After some further assurance, the rabbit accepted the apparently generous offer, and on arriving at the beach, he allowed himself to be firmly fixed on the turtle's back, and down they went into the water, to the great discomfort of the rabbit, who, however, eventually became so accustomed to the water that he did not much mind it.

He was charmed and bewildered by the magnificence of every thing he saw, and especially by the gorgeous palace, through which he was escorted, by attendant fishes, to the sick chamber of the king, where he found a great council of learned doctors, who welcomed him very warmly. While sitting in an elegant chair and gazing about at the surrounding magnificence, he chanced to hear a discussion concerning the best way of securing his eyes before he should die. He was filled with honor, and, questioning an attendant, the whole plot was explained to him. The poor fellow scratched his head and wondered if he would ever get out of the place alive. At last a happy thought struck him. He explained to them that he always carried about two pair's of eyes, his real ones and a pair made of mountain crystals, to be used in very dusty weather.

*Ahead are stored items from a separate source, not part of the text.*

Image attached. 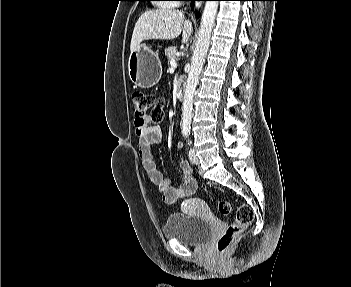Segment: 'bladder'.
Here are the masks:
<instances>
[{
    "label": "bladder",
    "mask_w": 351,
    "mask_h": 287,
    "mask_svg": "<svg viewBox=\"0 0 351 287\" xmlns=\"http://www.w3.org/2000/svg\"><path fill=\"white\" fill-rule=\"evenodd\" d=\"M163 234L166 239L177 240L184 245L197 246L211 237L212 223L205 217H192L184 213L168 216Z\"/></svg>",
    "instance_id": "31cf9c89"
}]
</instances>
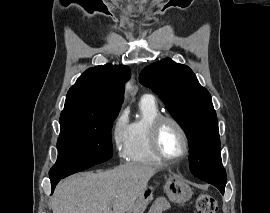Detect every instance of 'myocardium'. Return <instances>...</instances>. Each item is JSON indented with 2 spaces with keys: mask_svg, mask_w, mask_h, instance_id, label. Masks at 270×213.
Masks as SVG:
<instances>
[{
  "mask_svg": "<svg viewBox=\"0 0 270 213\" xmlns=\"http://www.w3.org/2000/svg\"><path fill=\"white\" fill-rule=\"evenodd\" d=\"M166 123H172L179 130V132L181 133L183 137L184 151L182 155H180L179 157H176V158L168 157L162 152L160 148V144H159L160 132ZM149 145H150L151 151L160 160L168 162V163H176V162L182 161L185 158H187L190 153V140H189V136L186 129L176 118L169 115H159L153 120L149 129Z\"/></svg>",
  "mask_w": 270,
  "mask_h": 213,
  "instance_id": "myocardium-1",
  "label": "myocardium"
}]
</instances>
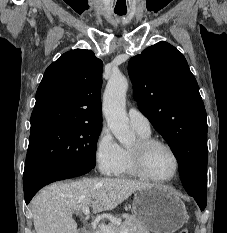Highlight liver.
<instances>
[{
  "label": "liver",
  "instance_id": "obj_1",
  "mask_svg": "<svg viewBox=\"0 0 227 233\" xmlns=\"http://www.w3.org/2000/svg\"><path fill=\"white\" fill-rule=\"evenodd\" d=\"M154 186L123 178H85L59 182L42 189L31 202L36 233H77L73 212L92 207L94 212L114 209L134 192Z\"/></svg>",
  "mask_w": 227,
  "mask_h": 233
}]
</instances>
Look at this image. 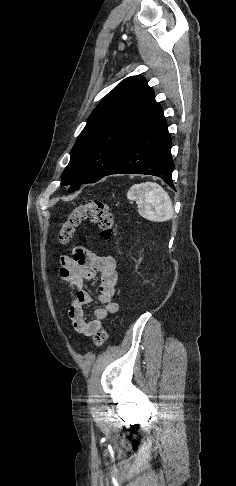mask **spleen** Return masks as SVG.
Instances as JSON below:
<instances>
[{
  "label": "spleen",
  "mask_w": 236,
  "mask_h": 486,
  "mask_svg": "<svg viewBox=\"0 0 236 486\" xmlns=\"http://www.w3.org/2000/svg\"><path fill=\"white\" fill-rule=\"evenodd\" d=\"M127 197L137 202L139 214L150 221L163 222L173 217L174 210L168 193L155 182L133 185Z\"/></svg>",
  "instance_id": "obj_1"
}]
</instances>
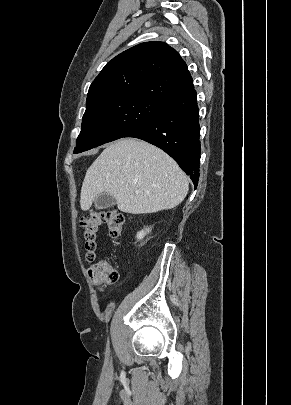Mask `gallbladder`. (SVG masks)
I'll return each mask as SVG.
<instances>
[{
  "mask_svg": "<svg viewBox=\"0 0 291 405\" xmlns=\"http://www.w3.org/2000/svg\"><path fill=\"white\" fill-rule=\"evenodd\" d=\"M94 204L97 209H106L116 205V199L109 194L102 193L95 197Z\"/></svg>",
  "mask_w": 291,
  "mask_h": 405,
  "instance_id": "obj_1",
  "label": "gallbladder"
}]
</instances>
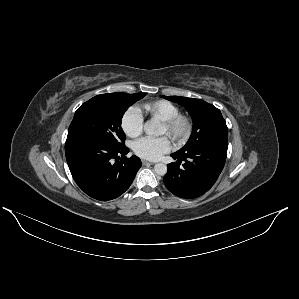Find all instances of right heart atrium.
<instances>
[{"label": "right heart atrium", "mask_w": 299, "mask_h": 299, "mask_svg": "<svg viewBox=\"0 0 299 299\" xmlns=\"http://www.w3.org/2000/svg\"><path fill=\"white\" fill-rule=\"evenodd\" d=\"M122 128L129 137H137L143 131L142 112L137 107H131L122 118Z\"/></svg>", "instance_id": "obj_1"}]
</instances>
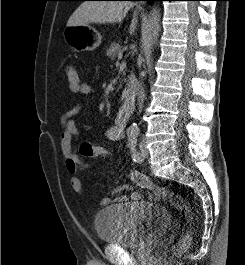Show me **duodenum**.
I'll use <instances>...</instances> for the list:
<instances>
[{
    "label": "duodenum",
    "instance_id": "410a0bca",
    "mask_svg": "<svg viewBox=\"0 0 245 265\" xmlns=\"http://www.w3.org/2000/svg\"><path fill=\"white\" fill-rule=\"evenodd\" d=\"M127 86L123 90V98L127 105H133L136 101L139 86L134 75H129Z\"/></svg>",
    "mask_w": 245,
    "mask_h": 265
}]
</instances>
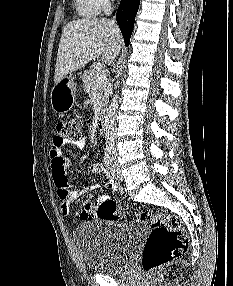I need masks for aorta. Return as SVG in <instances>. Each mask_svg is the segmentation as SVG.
<instances>
[{
    "mask_svg": "<svg viewBox=\"0 0 233 286\" xmlns=\"http://www.w3.org/2000/svg\"><path fill=\"white\" fill-rule=\"evenodd\" d=\"M119 85V83H118ZM119 95L116 93L107 108L105 119H104V127L106 131L107 140L112 142L114 141V132H115V116L116 111L118 109Z\"/></svg>",
    "mask_w": 233,
    "mask_h": 286,
    "instance_id": "obj_1",
    "label": "aorta"
}]
</instances>
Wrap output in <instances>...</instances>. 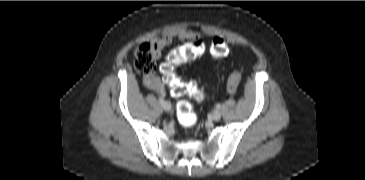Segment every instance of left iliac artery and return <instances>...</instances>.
<instances>
[{
  "label": "left iliac artery",
  "instance_id": "1",
  "mask_svg": "<svg viewBox=\"0 0 365 180\" xmlns=\"http://www.w3.org/2000/svg\"><path fill=\"white\" fill-rule=\"evenodd\" d=\"M216 108H217V109H220V108H221V105H220V104H217V105H216Z\"/></svg>",
  "mask_w": 365,
  "mask_h": 180
}]
</instances>
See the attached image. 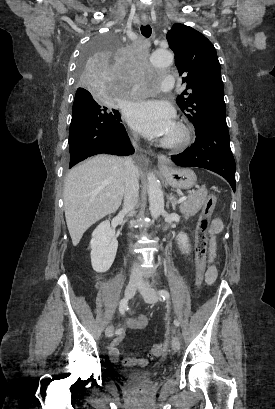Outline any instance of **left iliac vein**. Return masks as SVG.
<instances>
[{
	"instance_id": "4c4485c4",
	"label": "left iliac vein",
	"mask_w": 275,
	"mask_h": 409,
	"mask_svg": "<svg viewBox=\"0 0 275 409\" xmlns=\"http://www.w3.org/2000/svg\"><path fill=\"white\" fill-rule=\"evenodd\" d=\"M139 291L145 302L154 304L159 301V296L157 295L156 291L153 288H150L147 283H141L139 286ZM171 346L176 352L180 350V342L175 330L172 336Z\"/></svg>"
}]
</instances>
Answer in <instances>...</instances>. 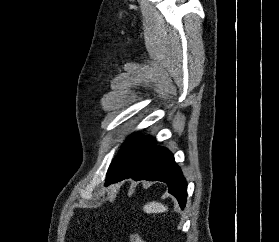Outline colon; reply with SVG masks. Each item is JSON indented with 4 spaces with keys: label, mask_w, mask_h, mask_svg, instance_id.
I'll return each mask as SVG.
<instances>
[{
    "label": "colon",
    "mask_w": 279,
    "mask_h": 242,
    "mask_svg": "<svg viewBox=\"0 0 279 242\" xmlns=\"http://www.w3.org/2000/svg\"><path fill=\"white\" fill-rule=\"evenodd\" d=\"M129 242H146L137 233L133 232L129 235Z\"/></svg>",
    "instance_id": "colon-1"
}]
</instances>
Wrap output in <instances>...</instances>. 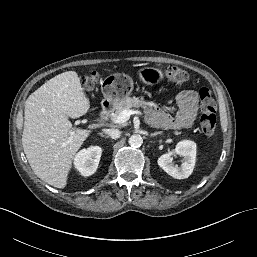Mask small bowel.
I'll use <instances>...</instances> for the list:
<instances>
[{
  "label": "small bowel",
  "mask_w": 257,
  "mask_h": 257,
  "mask_svg": "<svg viewBox=\"0 0 257 257\" xmlns=\"http://www.w3.org/2000/svg\"><path fill=\"white\" fill-rule=\"evenodd\" d=\"M178 112L171 116L166 113L157 111L152 108L155 116V122L163 128H189L191 127L197 116L198 97L193 90H183L177 95Z\"/></svg>",
  "instance_id": "1"
}]
</instances>
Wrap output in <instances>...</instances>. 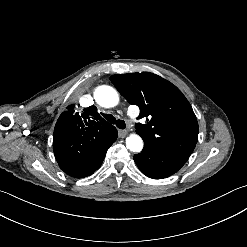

Fearing that the water would injure his real eyes, he had buried them in the sand before getting upon the turtle's back, and was now using his crystal ones. He further expressed himself as most willing to let them have one of his real eyes, with which to cure his majesty's disorder, and assured them that he believed one eye would answer the purpose. He gave them to understand that he felt highly honored in being allowed to assist in so important a work, and declared that if they would give the necessary order he would hasten on the turtle's back to the spot where he had buried the eyes and return speedily with one.

Marvelling much at the rabbit's courtesy, the fishes slunk away into the corners for very shame at their own rude conduct in forcibly kidnapping him, when a simple request would have accomplished their purpose. The turtle was rather roughly commanded to carry the guest to the place designated, which he did.

Once released by the turtle to dig for the eyes in the sand, the rabbit shook the water from his coat, and winking at his clumsy betrayer told him to dig for the eyes himself, that he had only one pair, and those he intended to keep. With that he tore away up the mountain side, and has ever after been careful to give the turtle a wide berth.